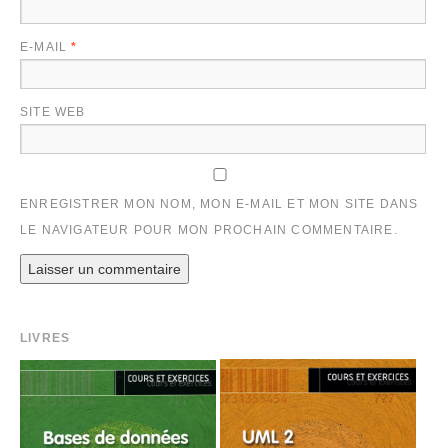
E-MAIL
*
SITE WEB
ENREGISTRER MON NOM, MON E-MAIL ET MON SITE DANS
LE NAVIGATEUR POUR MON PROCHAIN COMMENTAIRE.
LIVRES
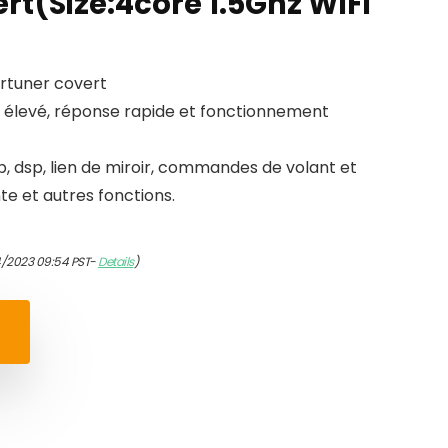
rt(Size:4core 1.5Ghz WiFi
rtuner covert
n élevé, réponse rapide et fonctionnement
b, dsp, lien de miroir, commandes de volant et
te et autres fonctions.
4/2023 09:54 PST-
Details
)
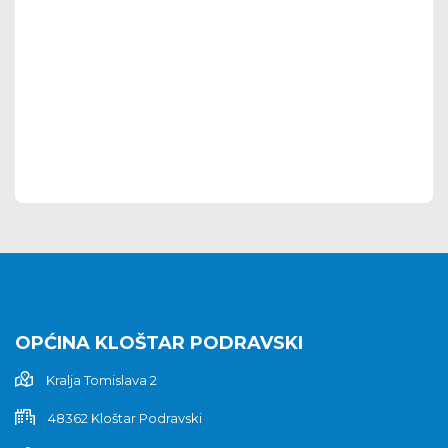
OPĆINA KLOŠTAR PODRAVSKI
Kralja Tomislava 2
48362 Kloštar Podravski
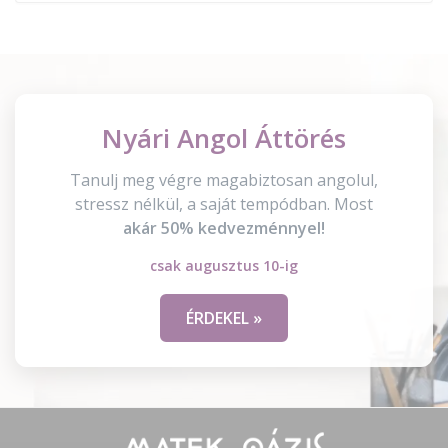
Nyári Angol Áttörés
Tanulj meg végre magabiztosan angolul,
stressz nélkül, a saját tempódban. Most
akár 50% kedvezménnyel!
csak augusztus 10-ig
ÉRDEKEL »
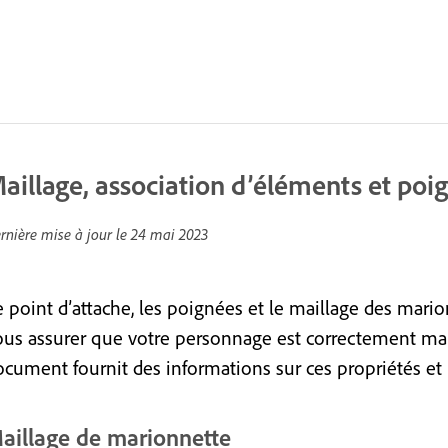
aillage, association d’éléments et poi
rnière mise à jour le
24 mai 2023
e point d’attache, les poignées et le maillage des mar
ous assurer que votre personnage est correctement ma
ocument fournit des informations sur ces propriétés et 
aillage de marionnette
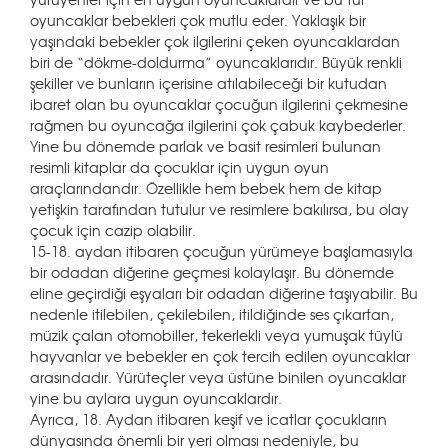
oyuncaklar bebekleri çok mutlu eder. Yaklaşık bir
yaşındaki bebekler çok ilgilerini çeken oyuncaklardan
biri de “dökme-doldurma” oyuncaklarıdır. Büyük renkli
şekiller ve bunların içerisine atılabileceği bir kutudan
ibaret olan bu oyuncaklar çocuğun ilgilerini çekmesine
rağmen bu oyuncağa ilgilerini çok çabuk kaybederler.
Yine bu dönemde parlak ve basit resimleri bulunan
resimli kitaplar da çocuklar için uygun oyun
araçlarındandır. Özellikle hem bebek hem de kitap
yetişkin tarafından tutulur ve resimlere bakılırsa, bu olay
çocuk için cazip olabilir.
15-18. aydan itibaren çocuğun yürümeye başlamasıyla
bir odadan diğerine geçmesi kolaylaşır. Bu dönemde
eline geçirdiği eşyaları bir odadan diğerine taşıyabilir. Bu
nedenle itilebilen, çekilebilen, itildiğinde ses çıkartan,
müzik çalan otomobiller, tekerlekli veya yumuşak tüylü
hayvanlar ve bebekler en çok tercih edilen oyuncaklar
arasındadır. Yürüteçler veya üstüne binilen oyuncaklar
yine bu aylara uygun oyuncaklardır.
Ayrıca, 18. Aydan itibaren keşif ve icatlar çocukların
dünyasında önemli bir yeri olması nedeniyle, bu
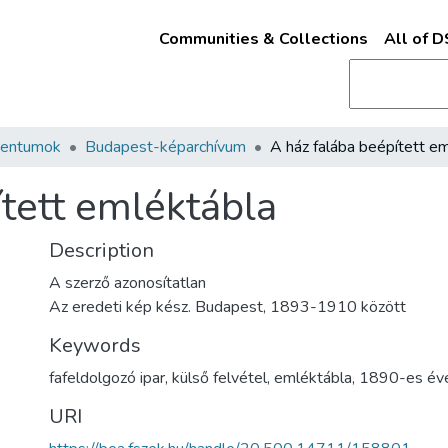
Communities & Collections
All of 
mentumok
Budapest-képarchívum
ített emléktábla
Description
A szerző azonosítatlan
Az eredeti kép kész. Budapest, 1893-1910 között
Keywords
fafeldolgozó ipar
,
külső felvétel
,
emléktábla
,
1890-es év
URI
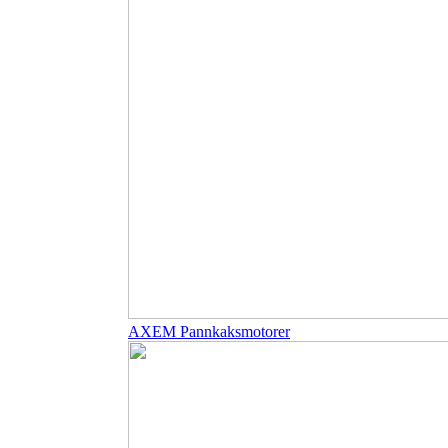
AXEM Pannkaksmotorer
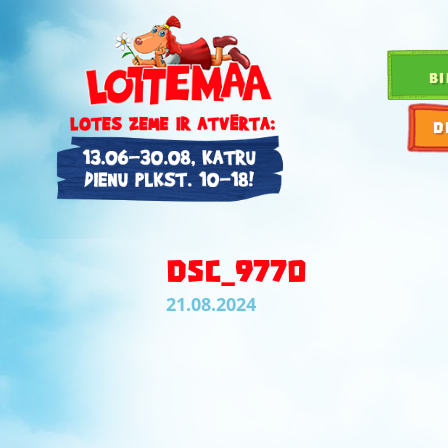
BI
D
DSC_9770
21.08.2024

**ASSIGNMENT**.
Write out the whole listing exactly, with no pictures.

**RESPONSE BELOW**.
E-MAIL
*
SITE WEB
ENREGISTRER MON NOM, MON E-MAIL ET MON SITE DANS
LE NAVIGATEUR POUR MON PROCHAIN COMMENTAIRE.
LIVRES
rt(Size:4core 1.5Ghz WiFi
rtuner covert
n élevé, réponse rapide et fonctionnement
b, dsp, lien de miroir, commandes de volant et
te et autres fonctions.
4/2023 09:54 PST-
Details
)
OPĆINA KLOŠTAR PODRAVSKI
Kralja Tomislava 2
48362 Kloštar Podravski
Nyári Angol Áttörés
Tanulj meg végre magabiztosan angolul,
stressz nélkül, a saját tempódban. Most
akár 50% kedvezménnyel!
csak augusztus 10-ig
ÉRDEKEL »
aillage, association d’éléments et poi
rnière mise à jour le
24 mai 2023
e point d’attache, les poignées et le maillage des mar
ous assurer que votre personnage est correctement ma
ocument fournit des informations sur ces propriétés et 
aillage de marionnette
oyuncaklar bebekleri çok mutlu eder. Yaklaşık bir
yaşındaki bebekler çok ilgilerini çeken oyuncaklardan
biri de “dökme-doldurma” oyuncaklarıdır. Büyük renkli
şekiller ve bunların içerisine atılabileceği bir kutudan
ibaret olan bu oyuncaklar çocuğun ilgilerini çekmesine
rağmen bu oyuncağa ilgilerini çok çabuk kaybederler.
Yine bu dönemde parlak ve basit resimleri bulunan
resimli kitaplar da çocuklar için uygun oyun
araçlarındandır. Özellikle hem bebek hem de kitap
yetişkin tarafından tutulur ve resimlere bakılırsa, bu olay
çocuk için cazip olabilir.
15-18. aydan itibaren çocuğun yürümeye başlamasıyla
bir odadan diğerine geçmesi kolaylaşır. Bu dönemde
eline geçirdiği eşyaları bir odadan diğerine taşıyabilir. Bu
nedenle itilebilen, çekilebilen, itildiğinde ses çıkartan,
müzik çalan otomobiller, tekerlekli veya yumuşak tüylü
hayvanlar ve bebekler en çok tercih edilen oyuncaklar
arasındadır. Yürüteçler veya üstüne binilen oyuncaklar
yine bu aylara uygun oyuncaklardır.
Ayrıca, 18. Aydan itibaren keşif ve icatlar çocukların
dünyasında önemli bir yeri olması nedeniyle, bu
Communities & Collections
All of 
mentumok
Budapest-képarchívum
ített emléktábla
Description
A szerző azonosítatlan
Az eredeti kép kész. Budapest, 1893-1910 között
Keywords
fafeldolgozó ipar
,
külső felvétel
,
emléktábla
,
1890-es év
URI
AXEM Pannkaksmotorer
BI
D
DSC_9770
21.08.2024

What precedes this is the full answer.